しかし、ラテツはつつかれても何も反応しなかった。
__ゥ……グゥ
「え、もしかして寝てる?」
クウルがニヤケながら頷いた。
「え……ほんとに寝てるの!?」
ラテツは明らかに目が全開で普段通りの険しい顔をしている。
しかし、よく見ると目の下には大きなクマが出来ていて微かに鼾をかいている。
「どうしてこんな状態で……凄いけど」
これ「特技は起きてるように見せかけて寝ることです」って言えるレベルだ。
「では教えて進ぜよう」
クウルはそう言うと一枚のぐちゃぐちゃな紙を取り出した。
その紙には『悪かった』『反省してるつもりだ』『今度はうまくやる』などと殴り書きされている。
「これってまさか……」
「うん、ラテツの反省文」
「反省……文?」
反省しているみたいなこと書いてあるけど絶対反省してないよね……『今度はうまくやる』って書いてあるし。

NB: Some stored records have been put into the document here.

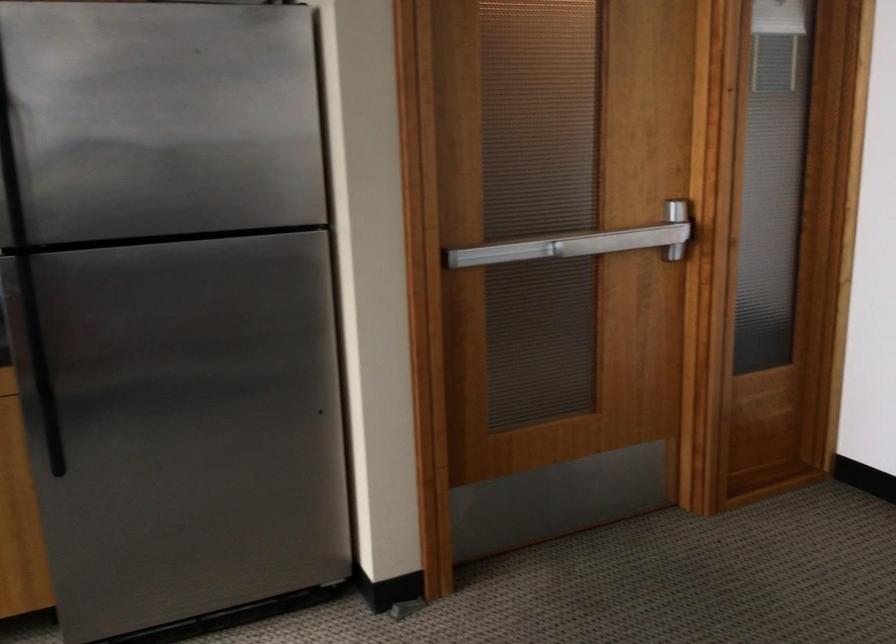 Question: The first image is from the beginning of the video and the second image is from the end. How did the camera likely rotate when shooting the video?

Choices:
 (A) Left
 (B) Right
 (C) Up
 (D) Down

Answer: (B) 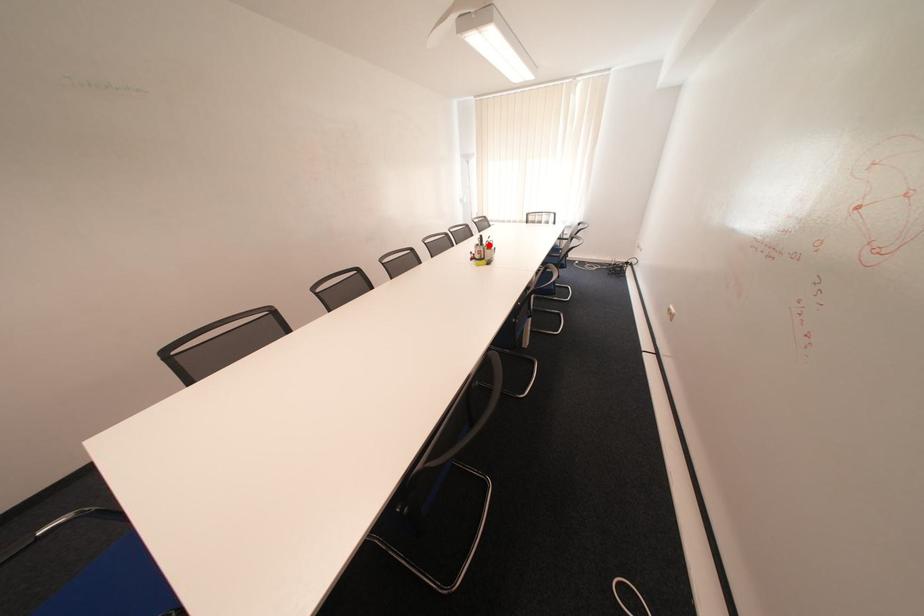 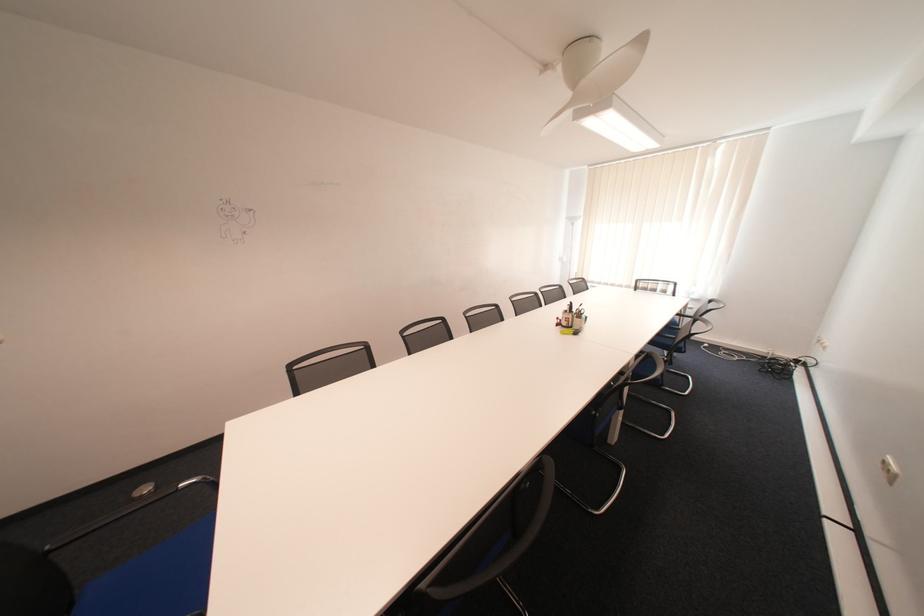 Question: I am providing you with two images of the same scene from different viewpoints. Image1 has a red point marked. In image2, the corresponding 3D location appears at what relative position? Reply with the corresponding letter.

Choices:
 (A) Closer
 (B) Farther

Answer: (B) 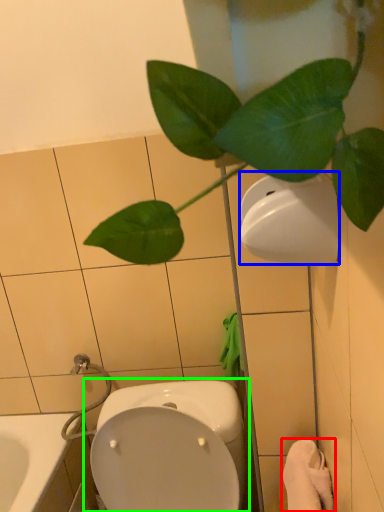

「でもまさか俺よりも長い時間反省文を書いている奴がいるとはな~」
クウルが悪い顔をしながら言った。
ああ、これ自分より下を見つけて安心したときにする顔だ……
「ところでクウルは何時に終わったの?」
「俺は朝の三時だ!」
クウルは右手でサムズアップをした。
それでもおかしいくらい遅いと思うんだけど……
「だがしかし、こいつは違う俺よりも遥かに遅い時間に終わったんだ」
「え、ラテツ何時に終わったの?」
「それは__ドゥルルルルルルルルルル」
クウルが指をわしゃわしゃさせながらドラムロールを口ずさんだ。
そして「デデン」と言ってクウルは右手に五、左手に三を表した。
「五、三……八時!? え、それってもしかして三十分前の!?」
「うんそうだよ。ちなみにそれに付き合ってた1-Cの担任は保健室で倒れています」
シャンラは異質の存在を見るようにラテツを見た。
「どうやったら原稿用紙一枚をそれだけ時間をかけて書けるの……」
「いやいや、シャンラ、一枚も書けてないから」
クウルの言う通り原稿用紙は三分の一ほど空欄だった。
相当な問題児だなぁ~ってそれよりも……
「このままじゃ授業受けられないじゃん。邪魔だよラテツ、起きて。ねぇ、おきてよ~」
シャンラは何度もラテツを揺すったがラテツは起きなかった。
その後、予鈴がなっても微動だにしないラテツは国語の先生に保険室まで運ばれて行った。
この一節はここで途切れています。